Under the new remuneration scheme, Zurich will pay advisers on a tiered basis, where payments also depend on how much an adviser sells in a certain category, for example life, pensions and investments and mortgages. Each category has fixed rates, worked out on a rolling 12-month basis.
Zurich said it does not deduct any money for itself but other parties, such as lenders, might do so.
The move is in line with Zurich’s strategy of encouraging its ARs to cross-sell as many product categories as possible. As part of this, the network will be launching ‘Open Work’, where it will move from a tied sales force to a multi-tied distribution network from 1 June.
Paul Shearman, Zurich’s mortgage management director, said: “Open Work will go live to 2,000 of our advisers, of whom around 80 per cent do mortgages.
Advisers will have access to providers that cover the whole of market.
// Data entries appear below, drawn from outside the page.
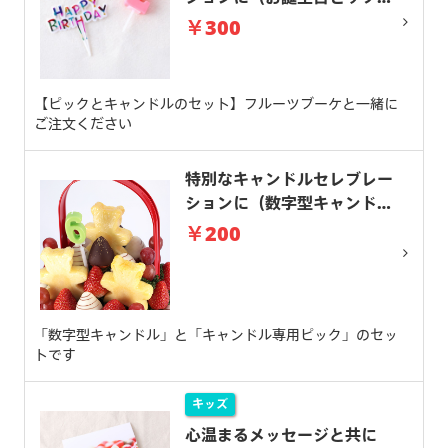
キャンドルセット）
￥300
【ピックとキャンドルのセット】フルーツブーケと一緒に
ご注文ください
特別なキャンドルセレブレー
ションに（数字型キャンド
ル）
￥200
「数字型キャンドル」と「キャンドル専用ピック」のセッ
トです
キッズ
心温まるメッセージと共に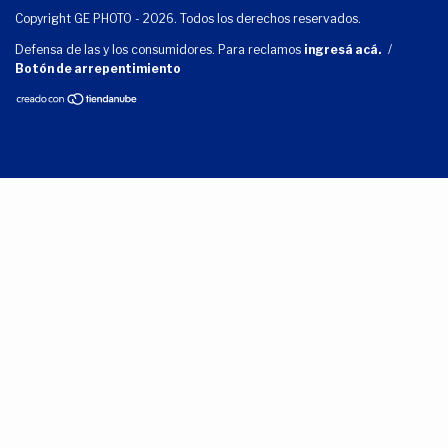
Copyright GE PHOTO - 2026. Todos los derechos reservados.
Defensa de las y los consumidores. Para reclamos
ingresá acá.
/
Botón de arrepentimiento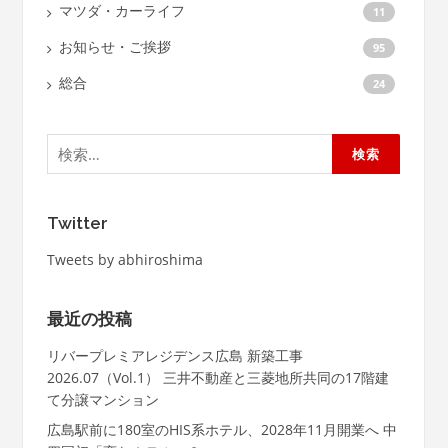
マツダ・カーライフ
11
お知らせ・ご挨拶
95
総合
24
検
索:
Twitter
Tweets by abhiroshima
最近の投稿
リバープレミアレジデンス広島 新築工事
2026.07（Vol.1） 三井不動産と三菱地所共同の17階建
て分譲マンション
広島駅前に180室のHIS系ホテル、2028年11月開業へ 中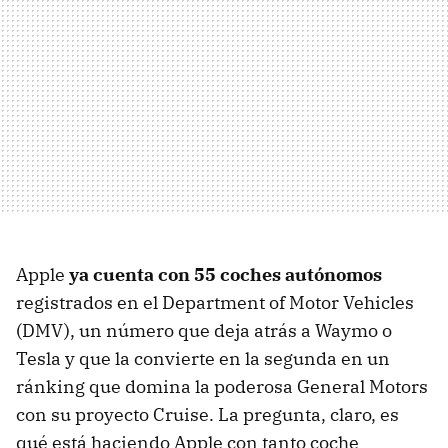
Apple
ya cuenta con 55 coches autónomos
registrados en el Department of Motor Vehicles
(DMV), un número que deja atrás a Waymo o
Tesla y que la convierte en la segunda en un
ránking que domina la poderosa General Motors
con su proyecto Cruise. La pregunta, claro, es
qué está haciendo Apple con tanto coche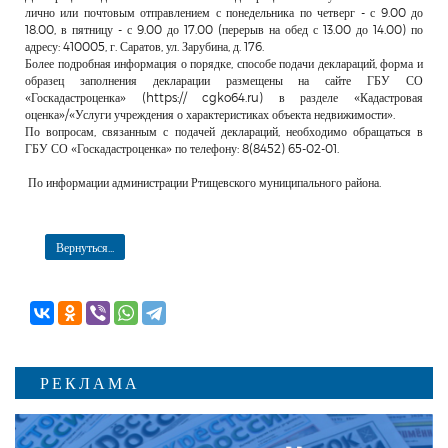
лично или почтовым отправлением с понедельника по четверг - с 9.00 до
18.00, в пятницу - с 9.00 до 17.00 (перерыв на обед с 13.00 до 14.00) по
адресу: 410005, г. Саратов, ул. Зарубина, д. 176.
Более подробная информация о порядке, способе подачи деклараций, форма и
образец заполнения декларации размещены на сайте ГБУ СО
«Госкадастроценка» (https:// cgko64.ru) в разделе «Кадастровая
оценка»/«Услуги учреждения о характеристиках объекта недвижимости».
По вопросам, связанным с подачей деклараций, необходимо обращаться в
ГБУ СО «Госкадастроценка» по телефону: 8(8452) 65-02-01.
По информации администрации Ртищевского муниципального района.
Вернуться...
РЕКЛАМА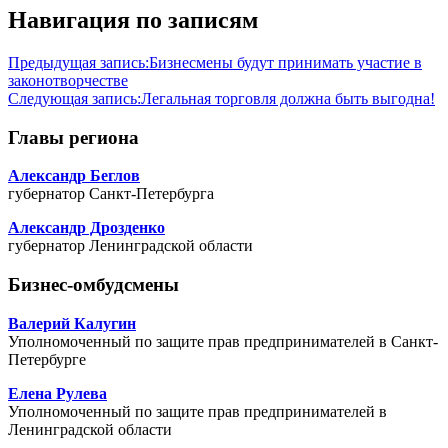
Навигация по записям
Предыдущая запись:
Бизнесмены будут принимать участие в
законотворчестве
Следующая запись:
Легальная торговля должна быть выгодна!
Главы региона
Александр Беглов
губернатор Санкт-Петербурга
Александр Дрозденко
губернатор Ленинградской области
Бизнес-омбудсмены
Валерий Калугин
Уполномоченный по защите прав предпринимателей в Санкт-
Петербурге
Елена Рулева
Уполномоченный по защите прав предпринимателей в
Ленинградской области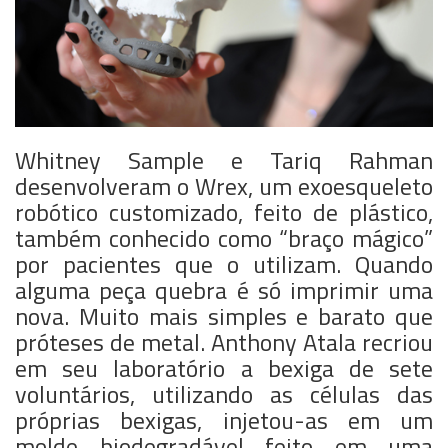
Whitney Sample e Tariq Rahman
desenvolveram o Wrex, um exoesqueleto
robótico customizado, feito de plástico,
também conhecido como “braço mágico”
por pacientes que o utilizam. Quando
alguma peça quebra é só imprimir uma
nova. Muito mais simples e barato que
próteses de metal. Anthony Atala recriou
em seu laboratório a bexiga de sete
voluntários, utilizando as células das
próprias bexigas, injetou-as em um
molde biodegradável feito em uma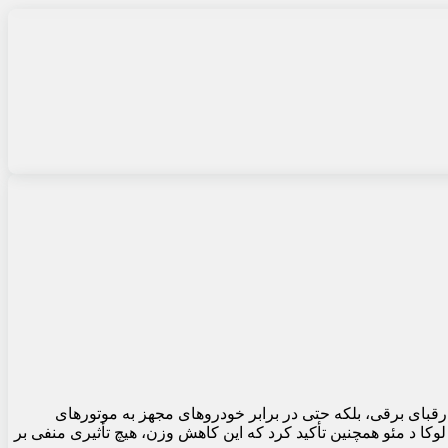
ام کرد که نسل بعدی خودروی اسپرت آلپاین A110 نه تنها در مقایسه با رقبای برقی، بلکه حتی در برابر خودروهای مجهز به موتورهای
ا د مئو همچنین تأکید کرد که این کاهش وزن، هیچ تأثیری منفی بر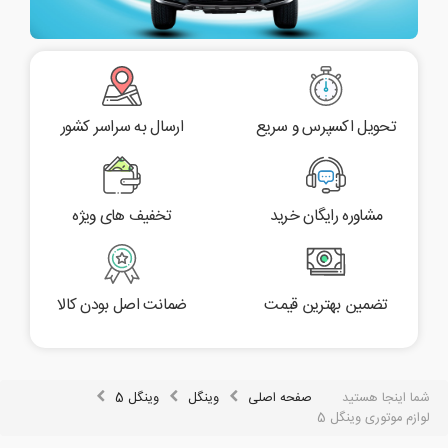
تحویل اکسپرس و سریع
ارسال به سراسر کشور
مشاوره رایگان خرید
تخفیف های ویژه
تضمین بهترین قیمت
ضمانت اصل بودن کالا
شما اینجا هستید
صفحه اصلی
وینگل
وینگل 5
لوازم موتوری وینگل 5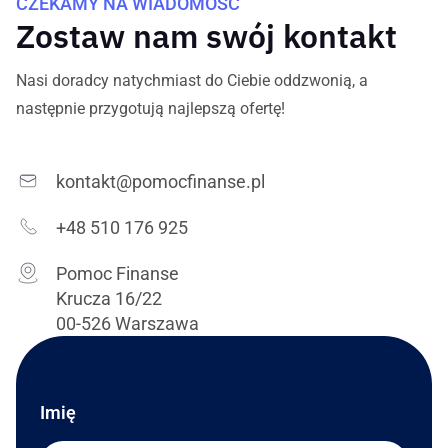
CZEKAMY NA WIADOMOŚĆ
Zostaw nam swój kontakt
Nasi doradcy natychmiast do Ciebie oddzwonią, a
następnie przygotują najlepszą ofertę!
kontakt@pomocfinanse.pl
+48 510 176 925
Pomoc Finanse
Krucza 16/22
00-526 Warszawa
Imię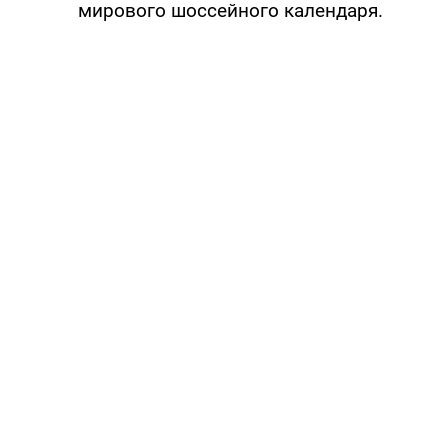
мирового шоссейного календаря.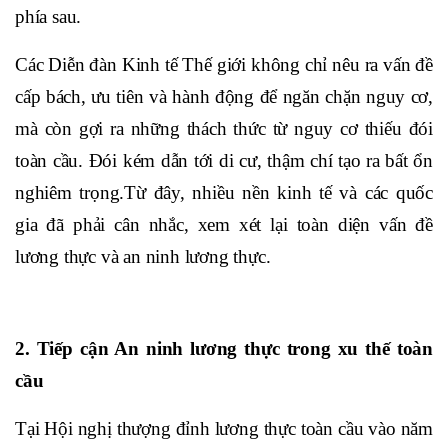
phía sau.
Các Diễn đàn Kinh tế Thế giới không chỉ nêu ra vấn đề
cấp bách, ưu tiên và hành động để ngăn chặn nguy cơ,
mà còn gợi ra những thách thức từ nguy cơ thiếu đói
toàn cầu. Đói kém dẫn tới di cư, thậm chí tạo ra bất ổn
nghiêm trọng.Từ đây, nhiều nền kinh tế và các quốc
gia đã phải cân nhắc, xem xét lại toàn diện vấn đề
lương thực và an ninh lương thực.
2. Tiếp cận An ninh lương thực trong xu thế toàn
cầu
Tại Hội nghị thượng đỉnh lương thực toàn cầu vào năm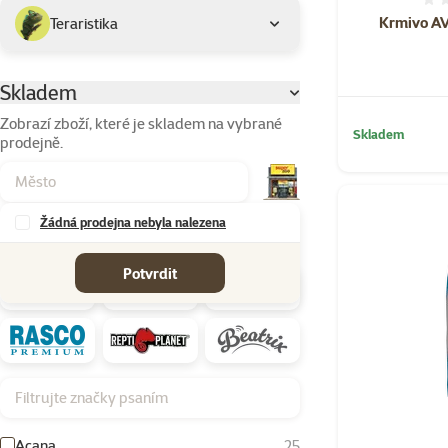
Krmivo AV
Teraristika
Skladem
Parametrický filtr
Zobrazí zboží, které je skladem na vybrané
Skladem
prodejně.
Žádná prodejna nebyla nalezena
Značky
Potvrdit
Filtrujte značky psaním
Acana
25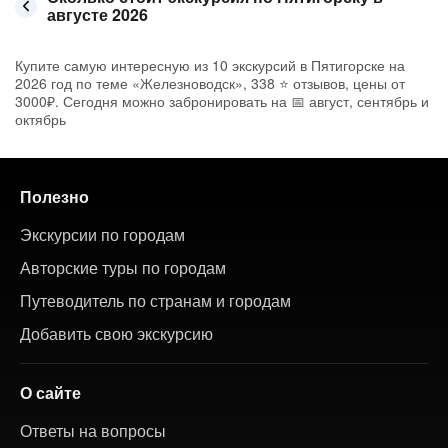
августе 2026
Купите самую интересную из 10 экскурсий в Пятигорске на
2026 год по теме «Железноводск», 338 ⭐ отзывов, цены от
3000₽. Сегодня можно забронировать на 📅 август, сентябрь и
октябрь
Полезно
Экскурсии по городам
Авторские туры по городам
Путеводитель по странам и городам
Добавить свою экскурсию
О сайте
Ответы на вопросы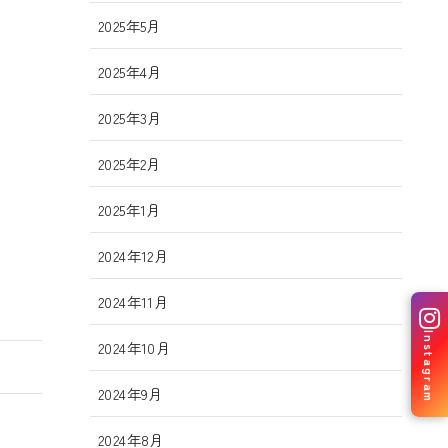
2025年5月
2025年4月
2025年3月
2025年2月
2025年1月
2024年12月
2024年11月
Instagram
2024年10月
2024年9月
2024年8月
It is crucial to our overall success, and any network’s success, to drive our ARs to cross-sell across all areas.
We are getting our pensions guys to talk about mortgages, our mortgages guys to talk about investments and so on. This is part of the proposition.”
Open Work will be a separate legal entity to Zurich Advice Network. Although it will partially own it, the majority stake will be owned by the advisers – Open Work is planning to float on the stock market within three to five years.
Mike Fitzgerald, sales director at Brentchase Financial Services, said: “Advisers do need to cross-sell now, even more than before, as long as this causes no detriment to the client and they are given the best advice.”